The data:
==*==

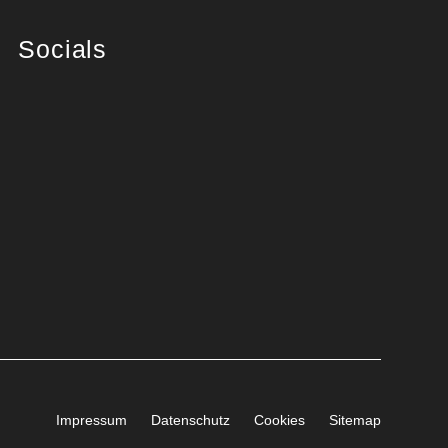
Socials
Impressum
Datenschutz
Cookies
Sitemap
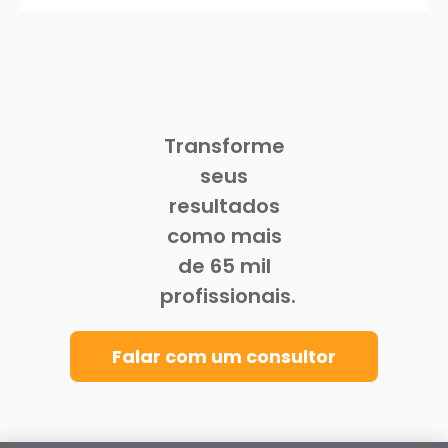
Transforme
seus
resultados
como mais
de 65 mil
profissionais.
Falar com um consultor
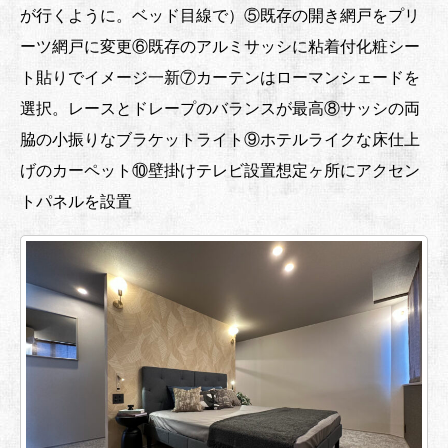
が行くように。ベッド目線で）⑤既存の開き網戸をプリ
ーツ網戸に変更⑥既存のアルミサッシに粘着付化粧シー
ト貼りでイメージ一新⑦カーテンはローマンシェードを
選択。レースとドレープのバランスが最高⑧サッシの両
脇の小振りなブラケットライト⑨ホテルライクな床仕上
げのカーペット⑩壁掛けテレビ設置想定ヶ所にアクセン
トパネルを設置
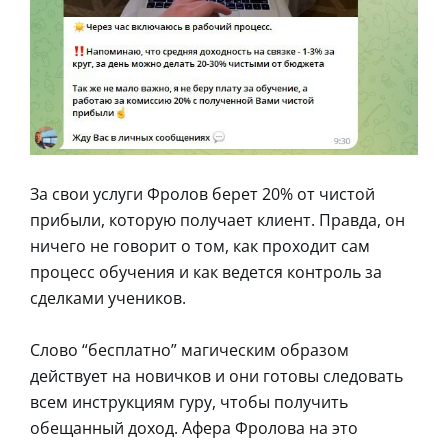
За свои услуги Фролов берет 20% от чистой
прибыли, которую получает клиент. Правда, он
ничего не говорит о том, как проходит сам
процесс обучения и как ведется контроль за
сделками учеников.
Слово “бесплатно” магическим образом
действует на новичков и они готовы следовать
всем инструкциям гуру, чтобы получить
обещанный доход. Афера Фролова на это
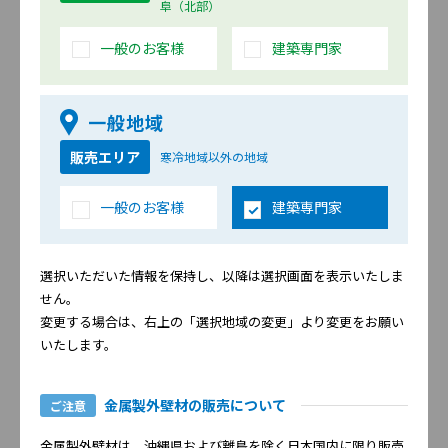
プラトストーン
ミルシュタイン
阜（北部）
一般のお客様
建築専門家
一般地域
販売エリア
寒冷地域以外の地域
ルボン
レントスクラッチ
一般のお客様
建築専門家
選択いただいた情報を保持し、以降は選択画面を表示いたしま
せん。
変更する場合は、右上の「選択地域の変更」より変更をお願い
いたします。
プリレート
シントア
金属製外壁材の販売について
ご注意
金属製外壁材は、沖縄県および離島を除く日本国内に限り販売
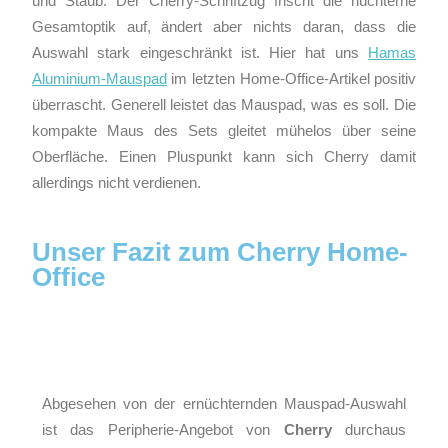
und Staub. Der Cherry-Schriftzug frischt die nüchterne
Gesamtoptik auf, ändert aber nichts daran, dass die
Auswahl stark eingeschränkt ist. Hier hat uns
Hamas
Aluminium-Mauspad
im letzten Home-Office-Artikel positiv
überrascht. Generell leistet das Mauspad, was es soll. Die
kompakte Maus des Sets gleitet mühelos über seine
Oberfläche. Einen Pluspunkt kann sich Cherry damit
allerdings nicht verdienen.
Unser Fazit zum Cherry Home-
Office
Abgesehen von der ernüchternden Mauspad-Auswahl
ist das Peripherie-Angebot von
Cherry
durchaus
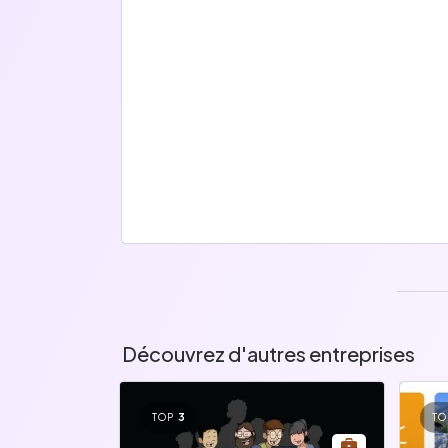
Découvrez d'autres entreprises
TOP
3
TO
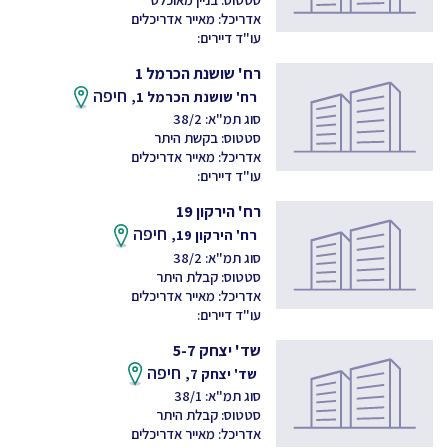
אדריכל: מאייר אדריכלים
עו"ד דיירים:
רח' שושנת הכרמל 1
חיפה
רח' שושנת הכרמל 1,
סוג תמ"א: 38/2
סטטוס: בקשת היתר
אדריכל: מאייר אדריכלים
עו"ד דיירים:
רח' הירקון 19
חיפה
רח' הירקון 19,
סוג תמ"א: 38/2
סטטוס: קבלת היתר
אדריכל: מאייר אדריכלים
עו"ד דיירים:
שד' יצחק 5-7
חיפה
שד' יצחק 7,
סוג תמ"א: 38/1
סטטוס: קבלת היתר
אדריכל: מאייר אדריכלים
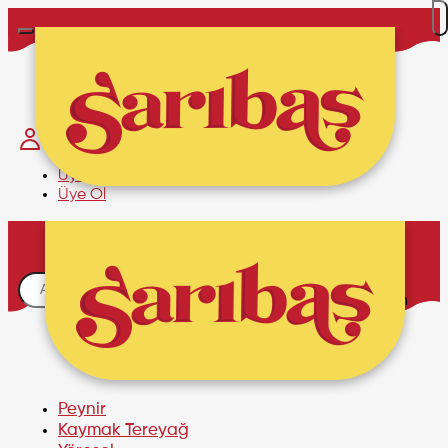
Hakkımızda
İletişim
Üye Girişi
Üye Ol
Sepetim
Alışveriş sepetinizde ürün
bulunmamaktadır.
Peynir
Kaymak Tereyağ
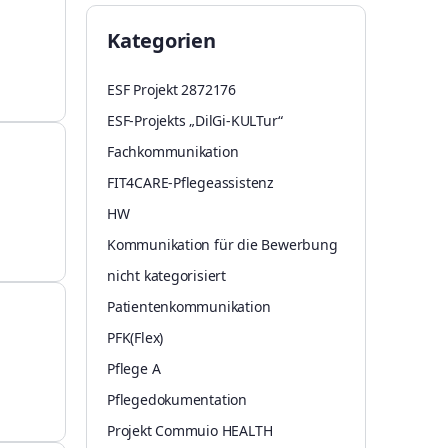
Kategorien
ESF Projekt 2872176
ESF-Projekts „DilGi-KULTur“
Fachkommunikation
FIT4CARE-Pflegeassistenz
HW
Kommunikation für die Bewerbung
nicht kategorisiert
Patientenkommunikation
PFK(Flex)
Pflege A
Pflegedokumentation
Projekt Commuio HEALTH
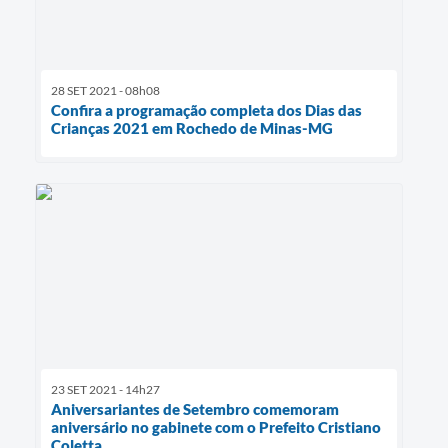
28 SET 2021 - 08h08
Confira a programação completa dos Dias das
Crianças 2021 em Rochedo de Minas-MG
23 SET 2021 - 14h27
Aniversariantes de Setembro comemoram
aniversário no gabinete com o Prefeito Cristiano
Coletta.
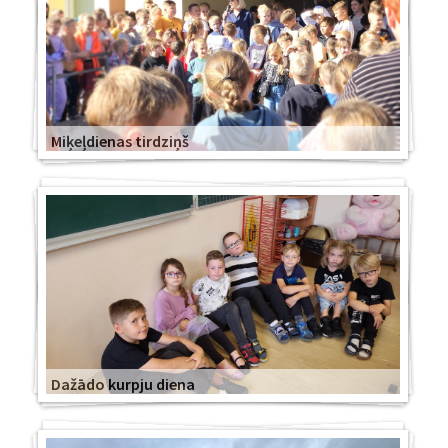
Miķeļdienas tirdziņš
Dažādo kurpju diena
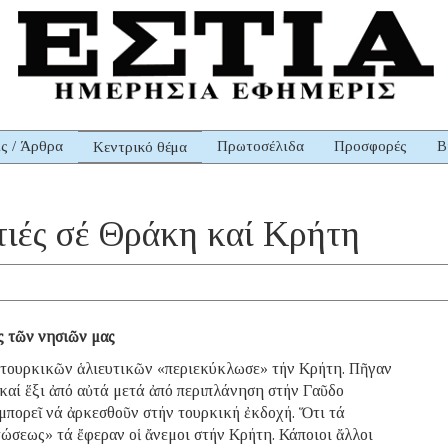
ις / Άρθρα
Πρωτοσέλιδα
Προσφορές
Β
Κεντρικό θέμα
τιές σέ Θράκη καί Κρήτη
ές τῶν νησιῶν μας
ουρκικῶν ἁλιευτικῶν «περιεκύκλωσε» τήν Κρήτη. Πῆγαν
 καί ἕξι ἀπό αὐτά μετά ἀπό περιπλάνηση στήν Γαῦδο
 μπορεῖ νά ἀρκεσθοῦν στήν τουρκική ἐκδοχή. Ὅτι τά
ώσεως» τά ἔφεραν οἱ ἄνεμοι στήν Κρήτη. Κάποιοι ἄλλοι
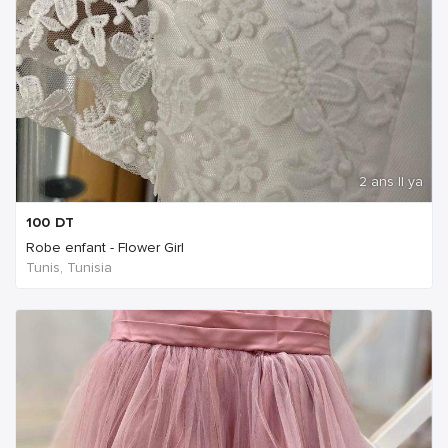
2 ans Il ya
100
DT
Robe enfant - Flower Girl
Tunis, Tunisia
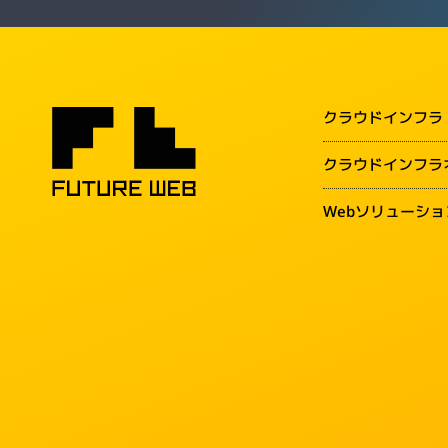
クラウドインフラ
クラウドインフラ
Webソリューショ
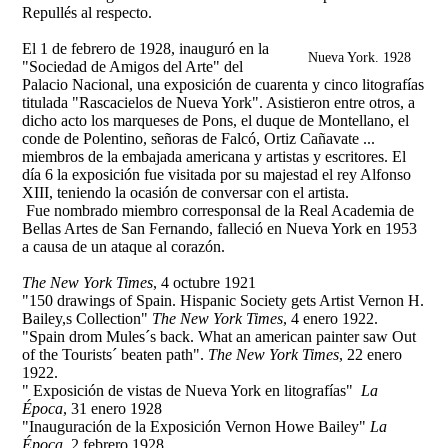
Repullés al respecto.
El 1 de febrero de 1928, inauguró en la
Nueva York. 1928
"Sociedad de Amigos del Arte" del
Palacio Nacional, una exposición de cuarenta y cinco litografías
titulada "Rascacielos de Nueva York". Asistieron entre otros, a
dicho acto los marqueses de Pons, el duque de Montellano, el
conde de Polentino, señoras de Falcó, Ortiz Cañavate ...
miembros de la embajada americana y artistas y escritores. El
día 6 la exposición fue visitada por su majestad el rey Alfonso
XIII, teniendo la ocasión de conversar con el artista.
Fue nombrado miembro corresponsal de la Real Academia de
Bellas Artes de San Fernando, falleció en Nueva York en 1953
a causa de un ataque al corazón.
The New York Times
, 4 octubre 1921
"150 drawings of Spain. Hispanic Society gets Artist Vernon H.
Bailey,s Collection"
The New York Times
, 4 enero 1922.
"Spain drom Mules´s back. What an american painter saw Out
of the Tourists´ beaten path".
The New York Times
, 22 enero
1922.
" Exposición de vistas de Nueva York en litografías"
La
Época
, 31 enero 1928
"Inauguración de la Exposición Vernon Howe Bailey"
La
Época
, 2 febrero 1928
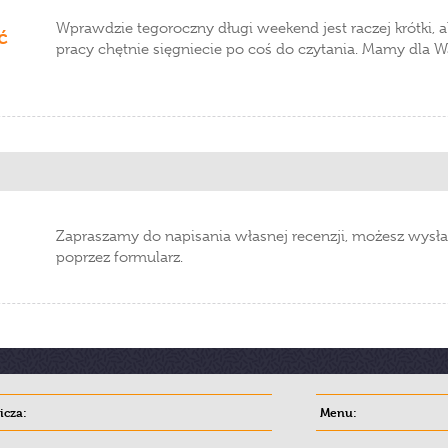
Wprawdzie tegoroczny długi weekend jest raczej krótki, 
ć
pracy chętnie sięgniecie po coś do czytania. Mamy dla W
Zapraszamy do napisania własnej recenzji, możesz wysła
poprzez formularz.
cza:
Menu:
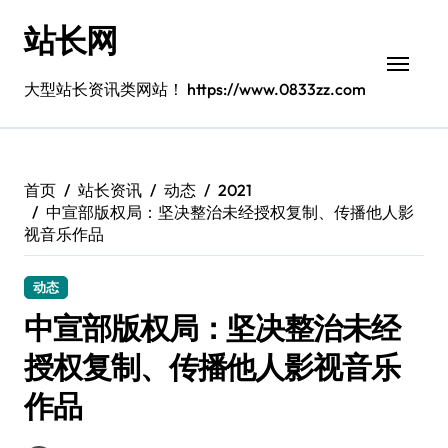
跳
站长网
转
到
内
大型站长资讯类网站！ https://www.0833zz.com
容
首页
站长资讯
动态
2021
中宣部版权局：坚决整治未经授权复制、传播他人影
视音乐作品
动态
中宣部版权局：坚决整治未经
授权复制、传播他人影视音乐
作品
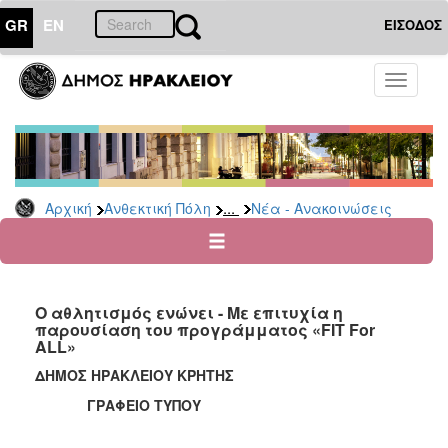
GR
EN
ΕΙΣΟΔΟΣ
ΑΝΘΕΚΤΙΚΗ
Toggle
ΠΟΛΗ
navigati
Κοινωνική
Πολιτική
Νέα
-
...
Αρχική
Ανθεκτική Πόλη
Νέα - Ανακοινώσεις
Ανακοινώσεις
Επιδόματα
&
Παροχές
Ο αθλητισμός ενώνει - Με επιτυχία η
για
παρουσίαση του προγράμματος «FIT For
Οικονομική
ALL»
Αδυναμία
&
ΔΗΜΟΣ ΗΡΑΚΛΕΙΟΥ ΚΡΗΤΗΣ
Φυσικές
ΓΡΑΦΕΙΟ ΤΥΠΟΥ
Καταστροφές
Κέντρα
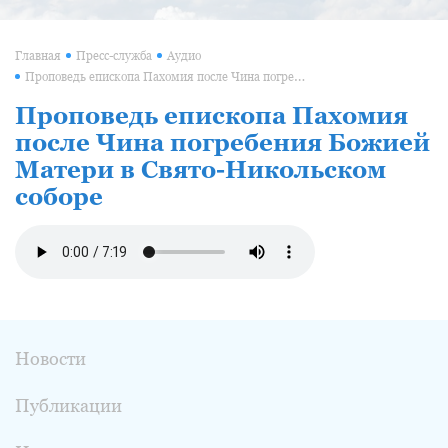
Главная
Пресс-служба
Аудио
Проповедь епископа Пахомия после Чина погребения Божией Матери в Свято-Никольском соборе
Проповедь епископа Пахомия
после Чина погребения Божией
Матери в Свято-Никольском
соборе
Новости
Публикации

==*==

The result should be every line that contains "Office", copied from the entries.

Result of this exercise:
im letzten Home-Office-Artikel positiv
Office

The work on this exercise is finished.